Jason Kenney, a former Alberta premier and secession opponent, said a referendum would tear at the province’s and the country’s social fabric. He said Carney would strengthen the independence movement if he doesn’t make good on building more pipelines.
“We’re all filled with hope, but ready to be disappointed,” Kenney said.

David Parker says he doesn’t think Canada can be fixed.
David Parker, a political organizer and independence supporter, said federalists in Alberta could be surprised in a vote, just as so-called remainers were in the U.K.
“Central Canadians don’t understand the anger here because they don’t think about us at all,” he said. “I don’t think Canada can be fixed at this point.”
Chris Scott owns the Whistle Stop Cafe in the hamlet of Mirror, population 480, which became a flashpoint for pandemic policies after Scott refused to abide by distancing and masking restrictions. Police closed the diner for seven weeks.

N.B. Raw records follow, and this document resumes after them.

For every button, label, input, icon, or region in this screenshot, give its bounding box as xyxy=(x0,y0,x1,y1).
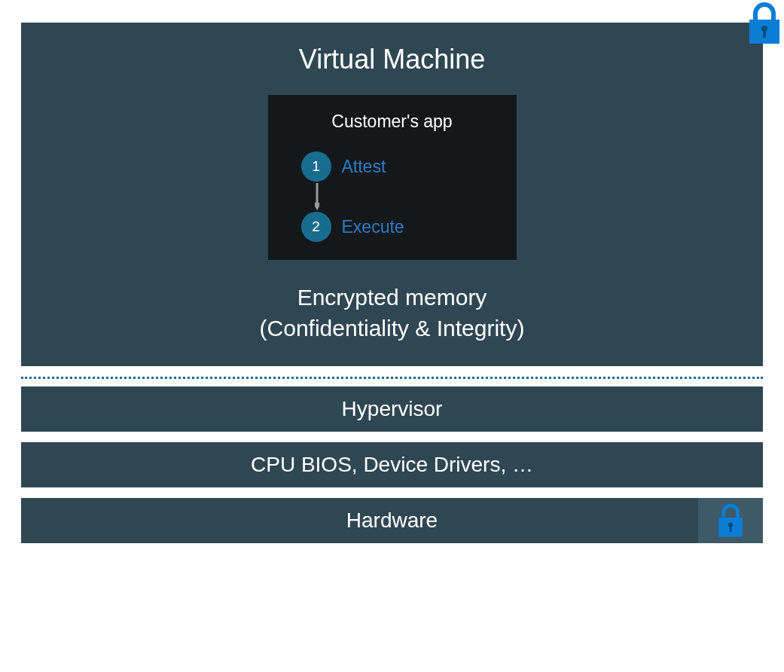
arrow-down-icon xyxy=(315,183,499,210)
layer-hypervisor: Hypervisor xyxy=(21,386,763,432)
layer-bios: CPU BIOS, Device Drivers, … xyxy=(21,442,763,487)
step-execute: 2 Execute xyxy=(301,212,499,242)
hypervisor-label: Hypervisor xyxy=(342,397,443,420)
step-label-attest: Attest xyxy=(342,157,386,177)
vm-title: Virtual Machine xyxy=(36,44,748,75)
customer-app-box: Customer's app 1 Attest 2 Execute xyxy=(268,95,517,260)
encrypted-line2: (Confidentiality & Integrity) xyxy=(260,316,525,341)
svg-rect-8 xyxy=(729,526,731,532)
lock-icon xyxy=(712,503,749,538)
hardware-lock-badge xyxy=(698,498,763,543)
layer-hardware: Hardware xyxy=(21,498,763,543)
vm-container: Virtual Machine Customer's app 1 Attest … xyxy=(21,23,763,366)
step-number-2: 2 xyxy=(301,212,331,242)
dotted-divider xyxy=(21,377,763,379)
bios-label: CPU BIOS, Device Drivers, … xyxy=(251,453,533,476)
hardware-label: Hardware xyxy=(346,509,438,532)
encrypted-memory-label: Encrypted memory (Confidentiality & Inte… xyxy=(36,283,748,344)
step-attest: 1 Attest xyxy=(301,151,499,182)
svg-rect-2 xyxy=(763,30,766,38)
step-label-execute: Execute xyxy=(342,217,404,237)
encrypted-line1: Encrypted memory xyxy=(297,285,487,310)
step-number-1: 1 xyxy=(301,151,331,182)
lock-icon xyxy=(742,2,784,48)
customer-app-title: Customer's app xyxy=(286,111,499,132)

A customer at the Whistle Stop Cafe and the owner, Chris Scott.

Support for provincial independence at the Whistle Stop Cafe.
Today, blue Alberta provincial flags fly on the property, and the front door is decorated with a sticker that declares, “Alberta First, Alberta Free.”
Scott, who worked in the Alberta oil patch for 20 years, said he doesn’t want to help make Easterners rich off the province’s wealth. “They’ve been milking the West,” he said.
Carney’s election win in April, which upended earlier expectations for a Conservative Party victory, only confirmed for him and others that the rest of Canada wasn’t attuned to Western concerns.
“There are a lot of closet separatists,” he said. “It’s not a whisper in the wind anymore.”